THE INTRIGUING STORY BEHIND THE PINJORE GARDENS.
Pinjore Gardens, a place many of us may have visited many times over. The gardens and their marvel take our breath away, but the story behind them is as intriguing! Nestled in Panchkula district of Haryana, the Pinjore Gardens were built by the Mughal Governor of Punjab, Fidai Khan, around 1760-61 CE. A man with a great eye for beauty and detail, he planned the entire garden and the various springs near it around the natural springs of Panchkula. This made the gardens verdant and the palaces around it, Sheesh Mahal, Rang Mahal and Jal Mahal cool summer havens!
When finally done, the Pinjore Gardens rivalled the other famous Mughal gardens, strewn across the other royal cities of those times. But the man who built it didn’t get to enjoy it for too long. The Pinjore Garden, 7 years after it was made, was abandoned; and for a very unusual reason. A quaint story still survives, how, when at length the work was finished, and Fadai came in state to spend his first summer there, his enjoyment of the garden and its beauties was short-lived; for the Rajas quickly frightened him away. The local king, the Raja of Bhawana dreaded the coming of the Mughal Court to Panchkula and feared losing more land to the Mughals.This led him to come up with an ingenious plan to oust the Governer away.

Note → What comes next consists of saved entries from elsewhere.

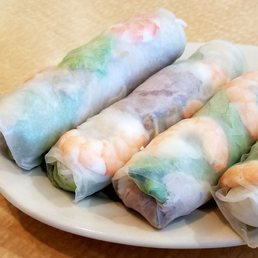 Find the location of `plate`. plate is located at coordinates (86, 207). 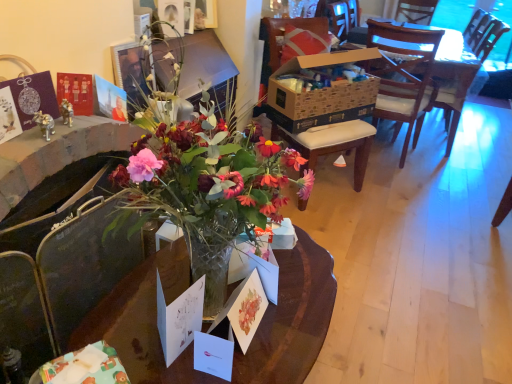 Locate an element on the screen. The image size is (512, 384). vacant area to the right of wooden armchair at center is located at coordinates (482, 146). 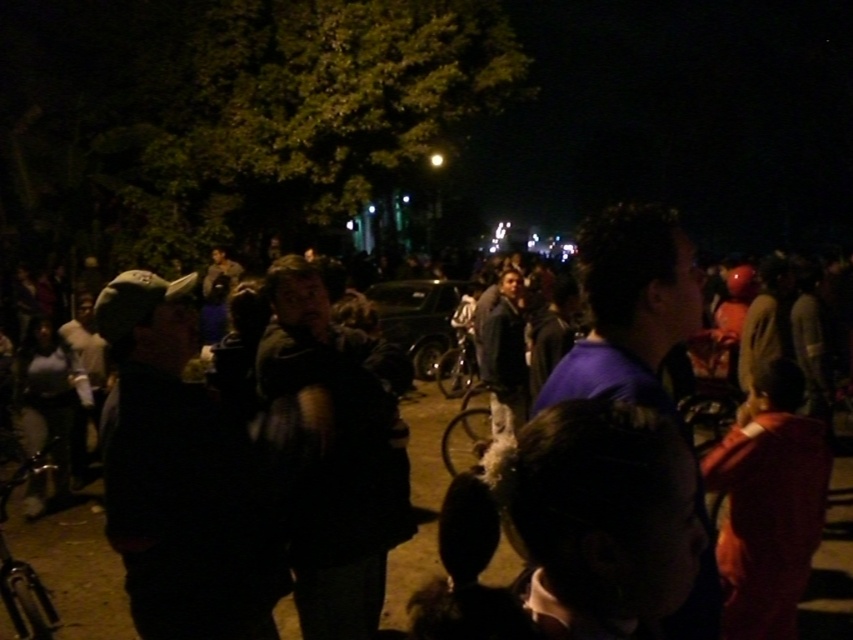 Can you confirm if dark blue jacket at center is positioned to the right of shiny metallic bicycle at lower left?

Incorrect, dark blue jacket at center is not on the right side of shiny metallic bicycle at lower left.

Which is in front, point (77, 566) or point (13, 476)?

Point (77, 566) is in front.

Who is more distant from viewer, (85,570) or (0,481)?

The point (0,481) is behind.

Where is `dark blue jacket at center`? Image resolution: width=853 pixels, height=640 pixels. dark blue jacket at center is located at coordinates (76, 568). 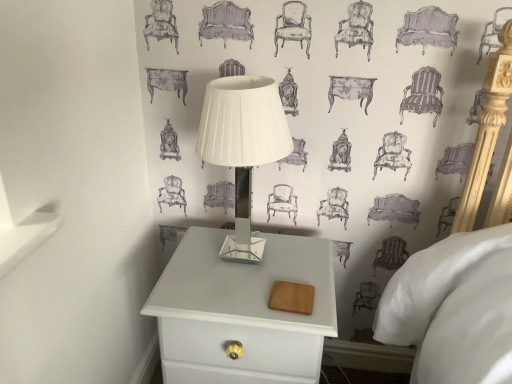 Question: From a real-world perspective, is white matte nightstand at lower center physically below white glossy table lamp at center?

Choices:
 (A) yes
 (B) no

Answer: (A)

Question: Is white matte nightstand at lower center surrounding white glossy table lamp at center?

Choices:
 (A) yes
 (B) no

Answer: (B)

Question: Can you confirm if white matte nightstand at lower center is wider than white glossy table lamp at center?

Choices:
 (A) yes
 (B) no

Answer: (A)

Question: Considering the relative sizes of white matte nightstand at lower center and white glossy table lamp at center in the image provided, is white matte nightstand at lower center smaller than white glossy table lamp at center?

Choices:
 (A) yes
 (B) no

Answer: (B)

Question: Is the position of white matte nightstand at lower center less distant than that of white glossy table lamp at center?

Choices:
 (A) yes
 (B) no

Answer: (B)

Question: Are white matte nightstand at lower center and white glossy table lamp at center making contact?

Choices:
 (A) yes
 (B) no

Answer: (B)

Question: Is white glossy table lamp at center positioned far away from white matte nightstand at lower center?

Choices:
 (A) yes
 (B) no

Answer: (B)

Question: Considering the relative sizes of white glossy table lamp at center and white matte nightstand at lower center in the image provided, is white glossy table lamp at center shorter than white matte nightstand at lower center?

Choices:
 (A) yes
 (B) no

Answer: (A)

Question: From a real-world perspective, is white glossy table lamp at center over white matte nightstand at lower center?

Choices:
 (A) no
 (B) yes

Answer: (B)

Question: From the image's perspective, is white glossy table lamp at center beneath white matte nightstand at lower center?

Choices:
 (A) no
 (B) yes

Answer: (A)

Question: Considering the relative sizes of white glossy table lamp at center and white matte nightstand at lower center in the image provided, is white glossy table lamp at center thinner than white matte nightstand at lower center?

Choices:
 (A) no
 (B) yes

Answer: (B)

Question: Considering the relative sizes of white glossy table lamp at center and white matte nightstand at lower center in the image provided, is white glossy table lamp at center taller than white matte nightstand at lower center?

Choices:
 (A) no
 (B) yes

Answer: (A)

Question: Is white matte nightstand at lower center in front of or behind white glossy table lamp at center in the image?

Choices:
 (A) front
 (B) behind

Answer: (B) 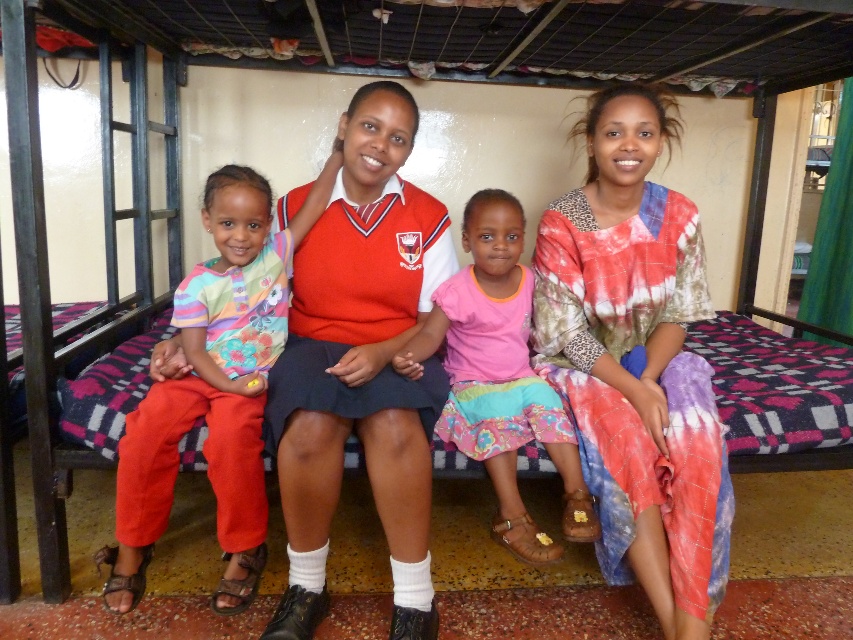 Question: Does multicolored tie-dye dress at center have a lesser width compared to matte floral shirt at left?

Choices:
 (A) no
 (B) yes

Answer: (B)

Question: Which point is farther to the camera?

Choices:
 (A) pink fabric skirt at center
 (B) multicolored tie-dye dress at center
 (C) matte floral shirt at left

Answer: (A)

Question: Which point is farther to the camera?

Choices:
 (A) (155, 512)
 (B) (515, 529)

Answer: (B)

Question: Is multicolored tie-dye dress at center above matte floral shirt at left?

Choices:
 (A) yes
 (B) no

Answer: (A)

Question: In this image, where is multicolored tie-dye dress at center located relative to pink fabric skirt at center?

Choices:
 (A) right
 (B) left

Answer: (A)

Question: Which of these objects is positioned farthest from the pink fabric skirt at center?

Choices:
 (A) multicolored tie-dye dress at center
 (B) matte floral shirt at left

Answer: (B) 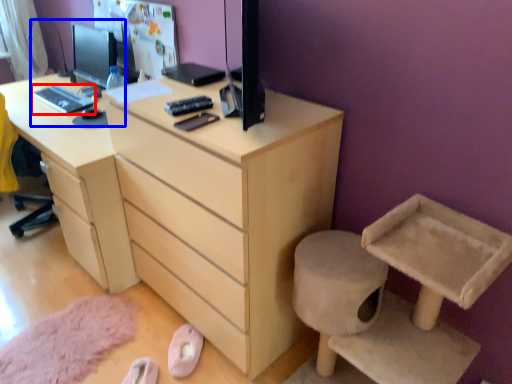 Question: Which point is closer to the camera, desktop (highlighted by a red box) or desktop computer (highlighted by a blue box)?

Choices:
 (A) desktop
 (B) desktop computer

Answer: (B) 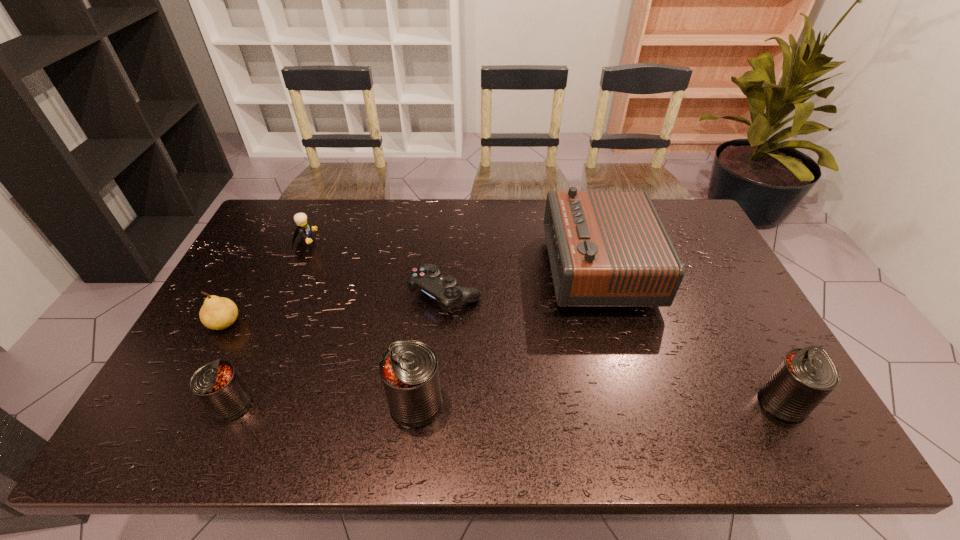 Identify the location of vacant space located on the left of the rightmost can. The height and width of the screenshot is (540, 960). (705, 402).

The image size is (960, 540). What are the coordinates of `vacant space located 0.350m on the front-facing side of the Lego` in the screenshot? It's located at (421, 242).

Identify the location of vacant area situated on the front panel of the radio receiver. The image size is (960, 540). (491, 268).

The height and width of the screenshot is (540, 960). I want to click on vacant region located on the front panel of the radio receiver, so click(423, 268).

Identify the location of free space located on the front panel of the radio receiver. (532, 268).

You are a GUI agent. You are given a task and a screenshot of the screen. Output one action in this format:
    pyautogui.click(x=<x>, y=<y>)
    Task: Click on the vacant space located on the back of the control
    Image resolution: width=960 pixels, height=540 pixels.
    Given the screenshot: What is the action you would take?
    pyautogui.click(x=449, y=247)

Find the location of a particular element. This screenshot has height=540, width=960. vacant region located on the right of the pear is located at coordinates (288, 323).

Locate an element on the screen. The image size is (960, 540). Lego at the far edge is located at coordinates (304, 228).

At what (x,y) coordinates should I click in order to perform the action: click on radio receiver that is at the far edge. Please return your answer as a coordinate pair (x, y). Looking at the image, I should click on (606, 248).

Locate an element on the screen. can that is at the left edge is located at coordinates (217, 385). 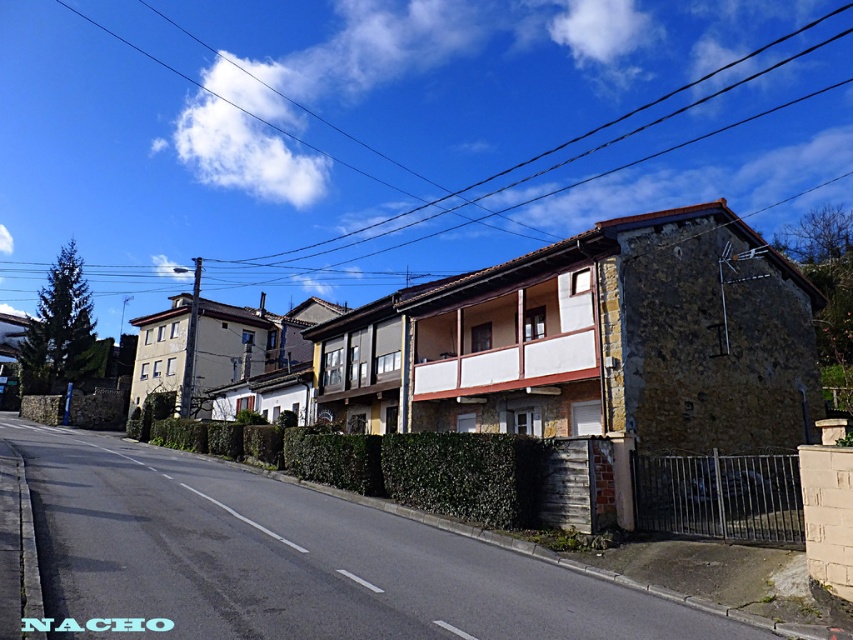 You are a delivery drone flying above the residential street scene. You need to deliver a package to a house near the green leafy hedge at center. However, you must avoid the brown wooden power line at upper center. Which object should you fly under first to navigate safely?

You should fly under the brown wooden power line at upper center first because it is closer to you than the green leafy hedge at center, so you need to pass under it before reaching the hedge.

You are a painter standing on the sidewalk and want to paint the brown wooden power line at upper center and the green leafy hedge at center. Which object should you focus on first if you want to paint the wider one first?

The brown wooden power line at upper center might be wider than green leafy hedge at center, so you should focus on painting the brown wooden power line at upper center first.

You are a drone operator planning to fly a drone from the brown wooden power line at upper center to the green leafy hedge at center. According to the scene, what is the approximate distance you need to cover in meters?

In the districts around Pinjore, and in fact all along the foot of the Himalayas, occasional cases of goitre were seen. The Raja used this to his advantage. He collected all people suffering from goitre and made them appear as local inhabitants when the Governer visited. People suffereing from goitre wereplaced as palace staff, gardeners and women carrying fruits and flowers to the zenana (women’s quarters). A panic reigned in the zenana; its inmates implored to be removed at once from such a danger; and finally, Fadai Khan had to give way, and take his ladies to some other place less threatening to their beauty. Thus, he was forced to move out of the place he had so painstakingly planned.
Later in the eighteenth century, as the Mughal power declined, Pinjore and the area around it was caught in the cross fire between the plundering Gurkhas who marched in and the local rulers who frantically tried to ward them off. Finally the local Rajas turned to the Patiala Sikhs for help. The Gurkhas were defeated in 1769, and the gardens of Pinjore and the adjoining lands were given to the state of Patiala as payment. Pinjore and its palaces, for many years, served as a holiday home for the Maharajas of Patiala, especially Maharaja Bhupindera Singh.
Maharaja Yadavindra Singh of the princely state of Patiala restored the garden to its former spledour. Later after India gained independence, Maharaja Yadavindra Singh (father of Captain Amarinder Singh) donated the Pinjore gardens to the nation.